Here is Winston, about nine weeks old. Winston has been with us for nearly two weeks. Earlier this week, he and his sister Maggie (yes, named after two British prime ministers) chewed on a Sego palm, something extremely toxic for all dogs. We took them to the veterinarian, where they began two days of treatment. Initially, the bloodwork was good, but the vet kept them overnight to watch them. The next morning Winston’s liver enzyme levels had skyrocketed and we were fearing for his life. Both my wife and I spontaneously fasted and prayed, without telling each other. The spiritual discipline of fasting is ancient and trustworthy, and perhaps can help develop a greater hunger for something more profound. Perhaps the giving up of food or drink can awaken a hunger for a deeper and more meaningful life, can develop a hunger for God.
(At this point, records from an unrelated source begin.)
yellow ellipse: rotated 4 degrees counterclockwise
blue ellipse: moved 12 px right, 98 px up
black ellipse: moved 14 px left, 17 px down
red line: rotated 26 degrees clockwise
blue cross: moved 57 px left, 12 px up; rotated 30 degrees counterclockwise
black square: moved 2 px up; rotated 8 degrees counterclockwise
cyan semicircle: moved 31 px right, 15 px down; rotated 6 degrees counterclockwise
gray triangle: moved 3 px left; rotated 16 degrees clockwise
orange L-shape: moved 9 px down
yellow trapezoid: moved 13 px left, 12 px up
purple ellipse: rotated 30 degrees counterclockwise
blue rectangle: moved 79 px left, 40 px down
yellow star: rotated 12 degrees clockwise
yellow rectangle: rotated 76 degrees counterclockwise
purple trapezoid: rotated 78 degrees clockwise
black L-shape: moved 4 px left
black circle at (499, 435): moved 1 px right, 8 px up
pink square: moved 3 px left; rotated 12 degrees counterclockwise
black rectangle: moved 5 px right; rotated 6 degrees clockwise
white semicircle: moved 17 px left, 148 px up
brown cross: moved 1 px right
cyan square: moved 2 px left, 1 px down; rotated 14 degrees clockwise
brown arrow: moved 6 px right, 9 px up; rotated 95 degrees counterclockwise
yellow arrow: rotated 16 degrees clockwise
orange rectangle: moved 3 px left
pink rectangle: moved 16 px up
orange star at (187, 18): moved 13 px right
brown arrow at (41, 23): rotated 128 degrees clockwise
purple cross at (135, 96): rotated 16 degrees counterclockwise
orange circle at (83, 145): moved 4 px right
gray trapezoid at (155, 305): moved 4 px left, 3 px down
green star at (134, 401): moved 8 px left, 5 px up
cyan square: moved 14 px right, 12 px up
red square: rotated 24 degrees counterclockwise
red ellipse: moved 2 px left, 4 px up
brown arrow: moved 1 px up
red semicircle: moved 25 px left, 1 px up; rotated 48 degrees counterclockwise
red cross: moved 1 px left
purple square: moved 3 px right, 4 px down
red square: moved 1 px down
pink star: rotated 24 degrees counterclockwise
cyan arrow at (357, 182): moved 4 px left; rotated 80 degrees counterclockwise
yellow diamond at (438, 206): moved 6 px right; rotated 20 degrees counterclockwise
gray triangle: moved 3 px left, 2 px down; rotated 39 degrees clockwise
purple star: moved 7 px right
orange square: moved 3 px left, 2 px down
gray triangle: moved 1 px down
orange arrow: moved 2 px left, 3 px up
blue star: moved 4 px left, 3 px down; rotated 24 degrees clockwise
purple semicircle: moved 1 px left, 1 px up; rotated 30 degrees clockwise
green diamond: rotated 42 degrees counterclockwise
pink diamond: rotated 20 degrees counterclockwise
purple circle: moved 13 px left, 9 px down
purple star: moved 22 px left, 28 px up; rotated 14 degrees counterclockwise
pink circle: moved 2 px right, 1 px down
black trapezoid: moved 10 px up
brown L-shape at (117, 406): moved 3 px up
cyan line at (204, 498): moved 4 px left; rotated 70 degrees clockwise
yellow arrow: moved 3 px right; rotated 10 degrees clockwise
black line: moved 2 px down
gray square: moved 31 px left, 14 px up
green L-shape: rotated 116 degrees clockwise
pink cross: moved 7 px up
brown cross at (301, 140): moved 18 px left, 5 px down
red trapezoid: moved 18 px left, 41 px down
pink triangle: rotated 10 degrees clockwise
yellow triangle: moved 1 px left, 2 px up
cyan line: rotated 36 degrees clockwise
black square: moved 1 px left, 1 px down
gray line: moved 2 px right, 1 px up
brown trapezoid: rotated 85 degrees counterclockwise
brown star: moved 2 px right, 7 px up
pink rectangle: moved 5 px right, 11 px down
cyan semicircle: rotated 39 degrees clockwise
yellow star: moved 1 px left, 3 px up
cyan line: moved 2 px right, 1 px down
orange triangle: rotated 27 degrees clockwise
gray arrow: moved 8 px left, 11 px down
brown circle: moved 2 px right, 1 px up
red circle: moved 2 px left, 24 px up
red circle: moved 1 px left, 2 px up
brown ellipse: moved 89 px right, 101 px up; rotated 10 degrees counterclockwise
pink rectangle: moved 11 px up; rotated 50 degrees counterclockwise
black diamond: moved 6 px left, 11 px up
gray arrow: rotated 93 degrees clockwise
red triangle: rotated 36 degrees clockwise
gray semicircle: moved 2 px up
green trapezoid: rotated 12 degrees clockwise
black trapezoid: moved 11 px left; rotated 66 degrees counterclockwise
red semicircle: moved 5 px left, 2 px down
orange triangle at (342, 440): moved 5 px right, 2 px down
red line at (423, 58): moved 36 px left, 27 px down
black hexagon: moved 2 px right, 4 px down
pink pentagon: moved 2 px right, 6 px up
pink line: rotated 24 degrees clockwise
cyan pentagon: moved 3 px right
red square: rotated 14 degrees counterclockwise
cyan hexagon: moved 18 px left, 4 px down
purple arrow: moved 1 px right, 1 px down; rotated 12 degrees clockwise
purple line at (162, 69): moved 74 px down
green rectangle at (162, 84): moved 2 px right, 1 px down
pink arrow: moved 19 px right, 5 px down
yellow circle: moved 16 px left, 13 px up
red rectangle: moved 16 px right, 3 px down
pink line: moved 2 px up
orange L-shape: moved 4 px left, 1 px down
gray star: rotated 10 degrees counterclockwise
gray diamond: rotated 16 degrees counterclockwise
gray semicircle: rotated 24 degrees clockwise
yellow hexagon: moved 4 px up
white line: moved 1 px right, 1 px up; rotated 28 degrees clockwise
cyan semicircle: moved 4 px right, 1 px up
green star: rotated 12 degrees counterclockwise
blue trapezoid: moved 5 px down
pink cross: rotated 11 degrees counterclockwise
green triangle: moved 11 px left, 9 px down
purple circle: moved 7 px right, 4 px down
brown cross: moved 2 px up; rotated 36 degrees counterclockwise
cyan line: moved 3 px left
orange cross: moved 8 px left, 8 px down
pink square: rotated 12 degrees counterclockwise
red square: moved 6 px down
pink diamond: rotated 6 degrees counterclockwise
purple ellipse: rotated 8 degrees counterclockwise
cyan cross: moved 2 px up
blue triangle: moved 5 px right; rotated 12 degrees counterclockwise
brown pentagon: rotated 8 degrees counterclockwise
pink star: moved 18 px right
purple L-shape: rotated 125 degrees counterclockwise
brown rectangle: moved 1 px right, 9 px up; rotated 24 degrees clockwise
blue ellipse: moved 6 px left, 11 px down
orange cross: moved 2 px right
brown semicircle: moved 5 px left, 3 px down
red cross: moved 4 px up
Those of us who are alcoholics, or addicts of another sort, are fasting today, if we are working our program. I am fasting from alcohol today, and have been for more than 33 years. God willing, I will continue the fast the rest of today and begin again tomorrow. Giving up alcohol and other drugs has opened my life up in profound ways, most importantly in my search for God. I no longer look for the God of my understanding, as is mentioned in the 12 Steps, but I seek and am found by the God completely beyond my understanding, the God of grace that forgives my sin and faithlessness not because of what I’ve done but because of who Jesus is.
The next day we called the vet and found out that Winston’s levels were now normal, with no explanation. Folks joined us in prayer all over the world. Winston and Maggie are back home with us, living testimony to the power of prayer and the gifts of God’s mercy.
Did fasting make the difference? I don’t know. I don’t know a lot about how God works.
What I do know is that I am grateful.
To God be the glory! Amen.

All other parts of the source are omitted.